Tutaj dom znajdzie każda mama   Tutaj dom znajdzie każda mama
Rudnik nad Sanem
Marian Grzybowski
Najczęściej kobiety bez środków do życia lub wymagające opieki do rudnickiej placówki kierują Ośrodki Pomocy Społecznej. Nowy dom, na czas porodu, znajdują tutaj także mamy, które nie mają zapewnionych bezpiecznych warunków socjalnych w miejscu zamieszkania, które są ofiarami przemocy rodzinnej lub problemu alkoholowego najbliższych, dziewczęta będące w ciąży, od których odwróciła się rodzina, czy też kobiety, które po prostu zostały wyeksmitowane z miejsca zamieszkania.

- Pod naszą opiekę bierzemy każdą kobietę w okresie okołoporodowym lub po porodzie, która potrzebuje pomocy, która nie potrafi sobie poradzić w zaistniałej w sytuacji oraz nie może liczyć na pomoc najbliższych - wyjaśnia siostra.

Każda z mam, a po porodzie także i jej pociecha, znajdują tutaj schronienie, pomoc materialną, socjalną, a przede wszystkim medyczną i psychologiczną. - Trafiłam tutaj z Michałkiem po porodzie, prosto ze szpitala.
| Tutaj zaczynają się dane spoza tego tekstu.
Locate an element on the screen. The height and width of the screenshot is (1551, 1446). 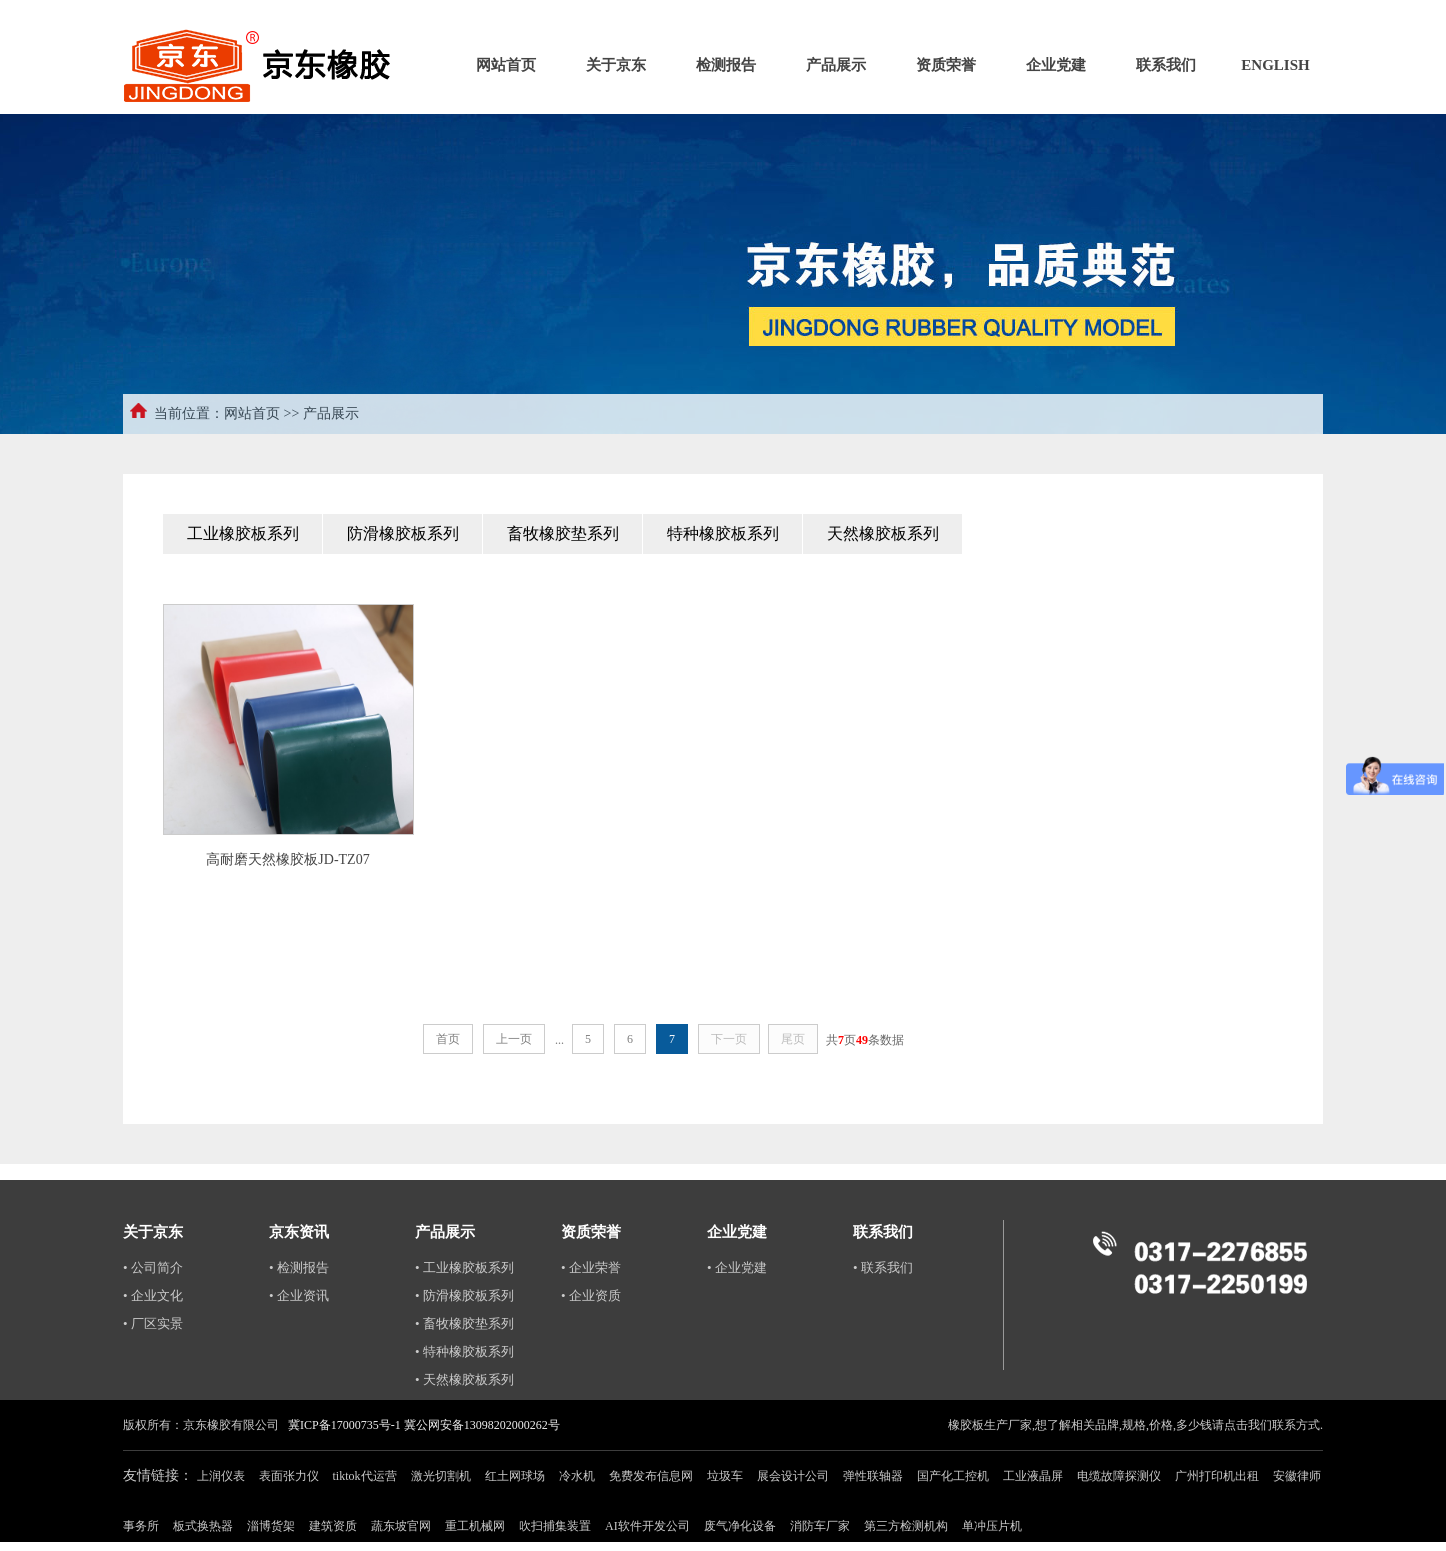 联系我们 is located at coordinates (1166, 65).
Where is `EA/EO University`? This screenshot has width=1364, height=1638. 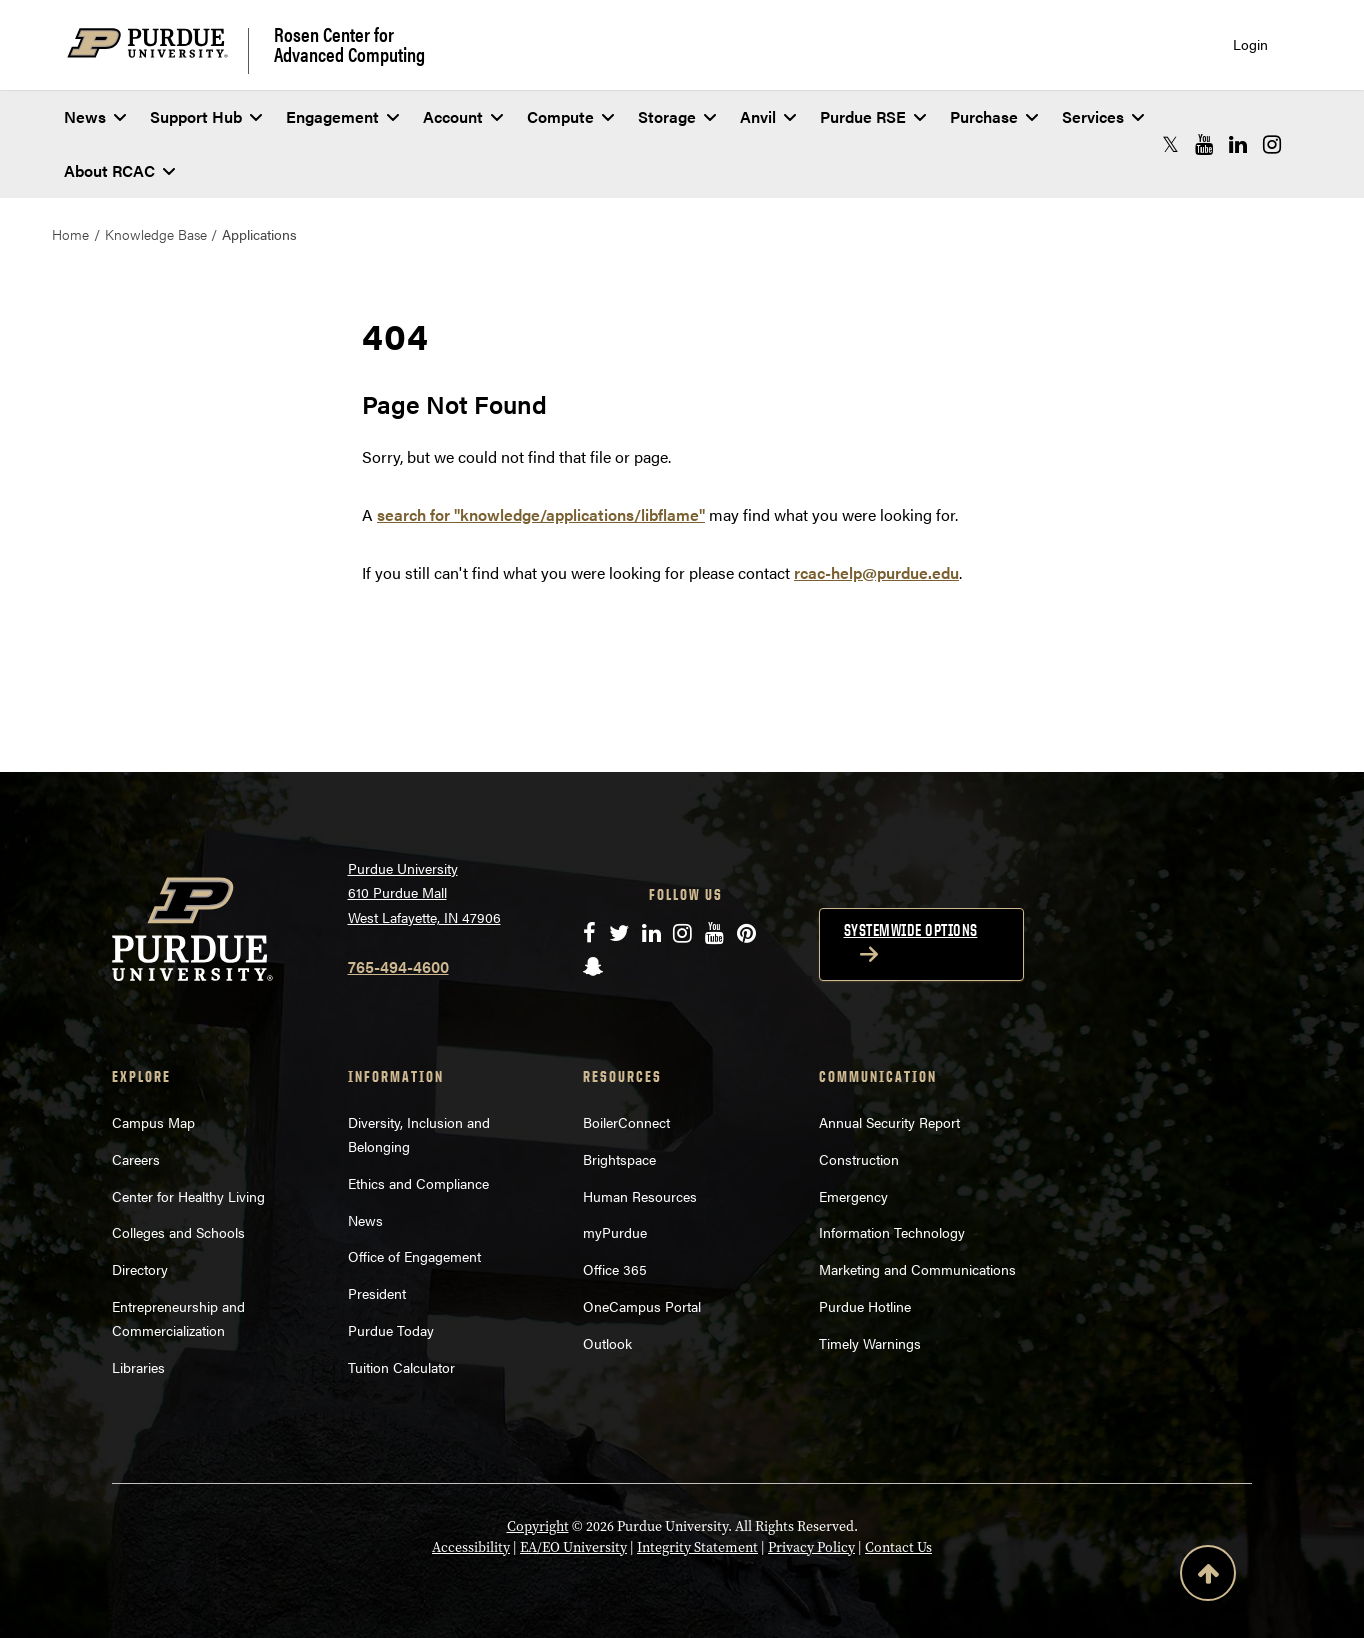 EA/EO University is located at coordinates (573, 1547).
Mając duże problemy z mieszkaniem, wiedziałam, że nie będę mogła sobie sama poradzić. Michałek od początku potrzebował dużej opieki medycznej, sama bym mu jej nie zagwarantowała, a dzięki pomocy wielu osób wychodzimy oboje już na prostą. Tutaj doświadczyliśmy wielkiej pomocy - podkreśla pani Kamila, jedna z mieszkanek domu.

Uczą bycia mamą

Niestety, prawo pozwala na przebywanie kobiecie i jej dziecku w takiej placówce tylko trzy miesiące po porodzie. W rudnickim ośrodku działają trzy instytucje, które mogą pomagać kobietom w trudnych sytuacjach na dłuższą metę. Funkcjonuje tu też schronisko dla bezdomnych kobiet, gdzie mama i jej dziecko mogą spędzić więcej czasu, gdy ich sytuacja nie jest do końca rozwiązana.

- Oczywiście, nasze zadanie, to nie tylko pomoc w okresie okołoporodowym. To za mało. Każda z tych kobiet i jej dziecko potrzebują dużo szerszej i dłuższej czasowo pomocy. Wiele naszych podopiecznych oczekuje nie tylko pomocy materialnej, ale także psychologicznej oraz pedagogicznej, a w wielu wypadkach także prawnej, by rozwiązać wiele trudnych spraw. Niektóre z dziewcząt z upośledzeniem umysłowym wymagają długiego prowadzenia pedagogicznego, aby nauczyć się być mamą - wyjaśnia s. Honorata.

- Naszym zadaniem, jako pedagogów, jest pomoc tym mamom w codziennym zajmowaniu się dzieckiem. Doradzamy im w sprawach żywieniowych, higienicznych i opiekuńczych. Nie jest to proste, bo wiele kobiet najpierw musi zaakceptować swoją sytuację i wybudzić swoje macierzyństwo. Wielu nie jest łatwo, bo życie doświadczyło ich bardzo mocno i często boleśnie. Jednak, gdy uda się, to jest to nasz wspólny sukces - dodaje pani Paulina, pedagog.

Siostra Honorata Klonowska   Siostra Honorata Klonowska
Rudnik nad Sanem
ks. Tomasz Lis /Foto Gość
Czymś nowym w Domu Samotnej Matki w Rudniku jest Szkoła dla Rodziców i Wychowawców. - Jest to seria spotkań dla każdego, kto szuka sposobu na nawiązanie głębszych i cieplejszych relacji z dziećmi i wychowankami. Chcemy wspierać rodziców i wychowawców w radzeniu sobie w codziennych kontaktach z dziećmi i młodzieżą. Uczymy, jak lepiej się porozumiewać z młodymi, ale także skłaniamy rodziców do refleksji nad własną postawą wychowawczą. Towarzyszy nam hasło: „Wychowywać to kochać i wymagać” - wyjaśnia s. Honorata.